Cancer samples collected in the form of Formalin-fixed paraffin-embedded (FFPE) tissue are most often the primary source for the characterisation of tumours. FFPE specimens are routinely obtained from patients during biopsies or surgical resections and preserved for long-term clinical diagnosis and research, making FFPE the gold standard for tissue preservation. The preservation process involves the use of fixatives and embedding media such as formalin and paraffin, respectively, to maintain the tissue morphology and cellular structure as close to the natural state as possible for long-term storage. This makes FFPE tissues extremely useful for several lab processes, such as immunohistochemistry, histopathology, and molecular analysis, and thus, a valuable resource for cancer research. When the tissue is preserved this way, the DNA and other contents are preserved. This means that researchers can extract genetic material from tumour tissues long after the sample was collected.
The Double-Edged Nature of FFPE
While formalin is excellent at preserving tissue structure, its chemical mechanism can also damage nucleic acids.
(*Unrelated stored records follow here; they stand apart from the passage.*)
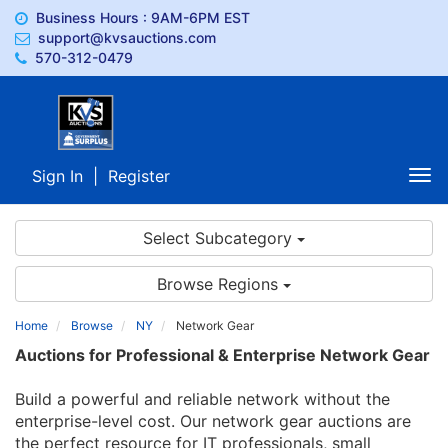
Business Hours : 9AM-6PM EST
support@kvsauctions.com
570-312-0479
Sign In
|
Register
Tog
nav
Select Subcategory
Browse Regions
Home
Browse
NY
Network Gear
Auctions for Professional & Enterprise Network Gear
Build a powerful and reliable network without the
enterprise-level cost. Our network gear auctions are
the perfect resource for IT professionals, small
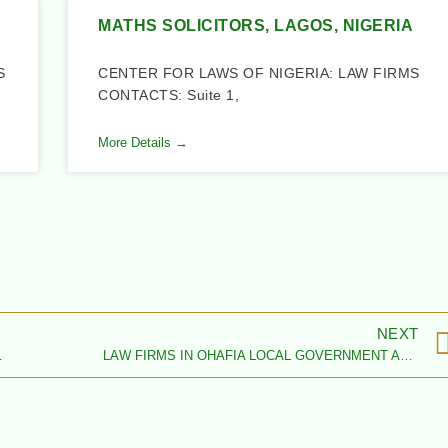
MATHS SOLICITORS, LAGOS, NIGERIA
S
CENTER FOR LAWS OF NIGERIA: LAW FIRMS
CONTACTS: Suite 1,
More Details →
NEXT
 ABIA STATE
LAW FIRMS IN OHAFIA LOCAL GOVERNMENT AREA, ABIA STATE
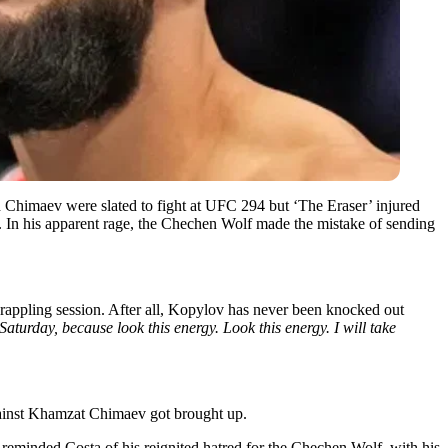
d Chimaev were slated to fight at UFC 294 but ‘The Eraser’ injured
t. In his apparent rage, the Chechen Wolf made the mistake of sending
grappling session. After all, Kopylov has never been knocked out
 Saturday, because look this energy. Look this energy. I will take
gainst Khamzat Chimaev got brought up.
reminded Costa of his reignited hatred for the Chechen Wolf, with his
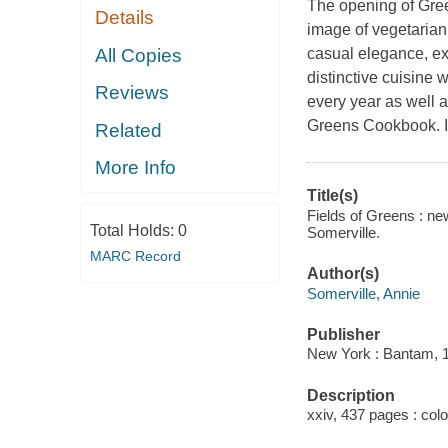
The opening of Gre
Details
image of vegetarian
All Copies
casual elegance, ex
distinctive cuisine 
Reviews
every year as well 
Greens Cookbook.
I
Related
More Info
Title(s)
Fields of Greens : ne
Total Holds:
0
Somerville.
MARC Record
Author(s)
Somerville, Annie
Publisher
New York : Bantam, 
Description
xxiv, 437 pages : colo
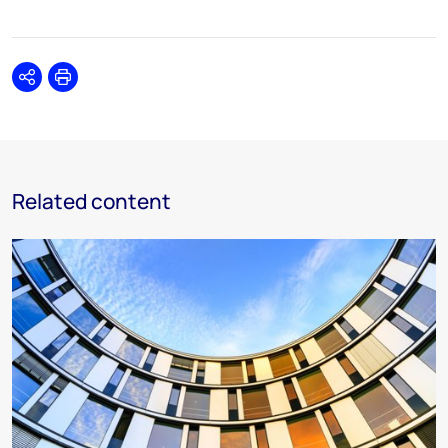
Share
Print
Related content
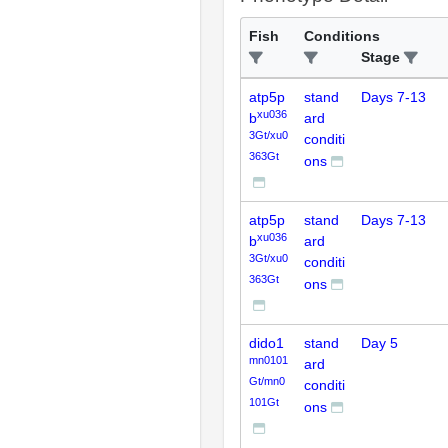
Fish
Conditions
Stage
atp5p
stand
Days 7-13
xu036
b
ard
3Gt/xu0
conditi
363Gt
ons
atp5p
stand
Days 7-13
xu036
b
ard
3Gt/xu0
conditi
363Gt
ons
dido1
stand
Day 5
mn0101
ard
Gt/mn0
conditi
101Gt
ons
Formalin creates unnatural chemical links: DNA-DNA, DNA-Protein, and Protein-Protein crosslinks, which make it difficult to extract and prepare DNA for sequencing. Beyond inducing crosslinking, formalin fixation also triggers various forms of DNA damage, including cytosine deamination, oxidative stress, nicks, gaps, and abasic sites. Coupled with the often limited amount of tissue available from diagnostic biopsies, these changes make it challenging to recover sufficient quantities of high-quality DNA for downstream applications such as whole-genome sequencing.
Formalin fixation therefore presents a paradox. It preserves tissue beautifully for research and long-term storage, yet this same process can complicate the genetic analysis researchers hope to perform years later. A helpful analogy is if one orders a 500-piece puzzle and receives a 50,000-piece puzzle instead. The picture is still there, but now it’s been shattered into thousands of tiny fragments, and the effort required to reconstruct the original image increases dramatically.
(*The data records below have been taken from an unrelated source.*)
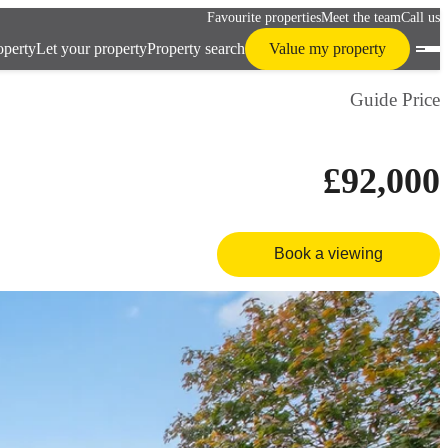
Favourite properties
Meet the team
Call us
operty
Let your property
Property search
Value my property
Guide Price
£92,000
Book a viewing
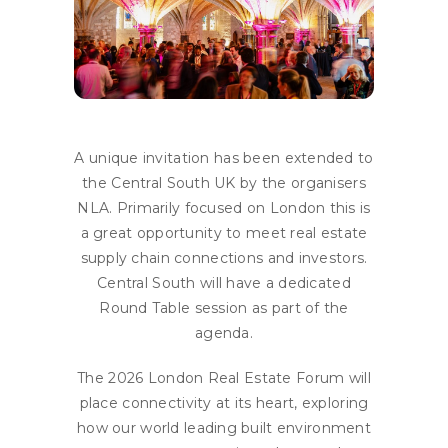
A unique invitation has been extended to
the Central South UK by the organisers
NLA. Primarily focused on London this is
a great opportunity to meet real estate
supply chain connections and investors.
Central South will have a dedicated
Round Table session as part of the
agenda.
The 2026 London Real Estate Forum will
place connectivity at its heart, exploring
how our world leading built environment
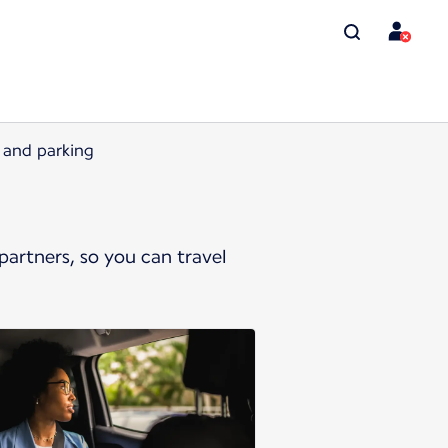
l and parking
artners, so you can travel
“It’s an excitingly frustrating challenge”
From Tissue to Genetic Data
Extracting genetic information from FFPE samples for cancer research is neither straightforward nor as simple as fresh tissues. Extreme precaution at different analytical stages needs to be observed when working with FFPE samples to mitigate frequently occurring issues, which could potentially lead to misinterpretation of mutations in the genomic data. Despite all of these challenges, there has been significant advancement in finding solutions for whole-genome sequencing of FFPE samples.
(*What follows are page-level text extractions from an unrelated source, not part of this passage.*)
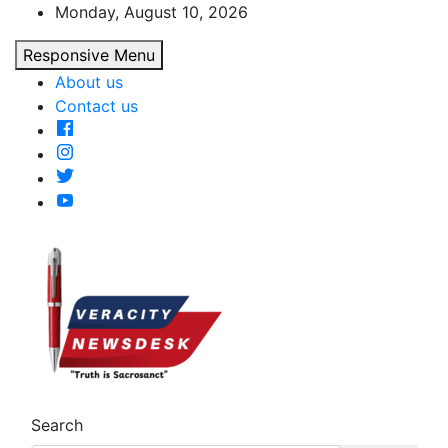
Skip
Monday, August 10, 2026
to
Responsive Menu
content
About us
Contact us
Veracitydesk
Veracitydesknews
Search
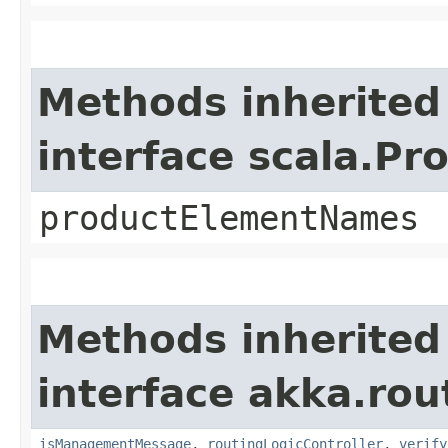
Methods inherited
interface scala.Pr
productElementNames
Methods inherited
interface akka.rou
isManagementMessage
,
routingLogicController
,
verify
The first step is to extract DNA from FFPE tumour tissues, which are usually stored as thin sections embedded on slides. The extraction procedure has to be carefully optimised and curated for efficient and successful DNA isolation. This basically includes a well-controlled process that prevents further damage, reverses the formalin-induced cross-linking, while ensuring sufficient DNA yields are obtained. In addition, automation of the extraction workflow standardises procedures, enhancing accuracy, efficiency and productivity. Quality analysis of the extracted DNA is crucial for selecting samples that are suitable for sequencing. The analysis determines the degree of damage in FFPE-derived DNA and identifies metrics that correlate with DNA quality. This allows sequencing outcomes to be predicted and unsuitable samples to be identified early, enabling their exclusion from sequencing to reduce costs and prevent the generation of low-quality, unusable data.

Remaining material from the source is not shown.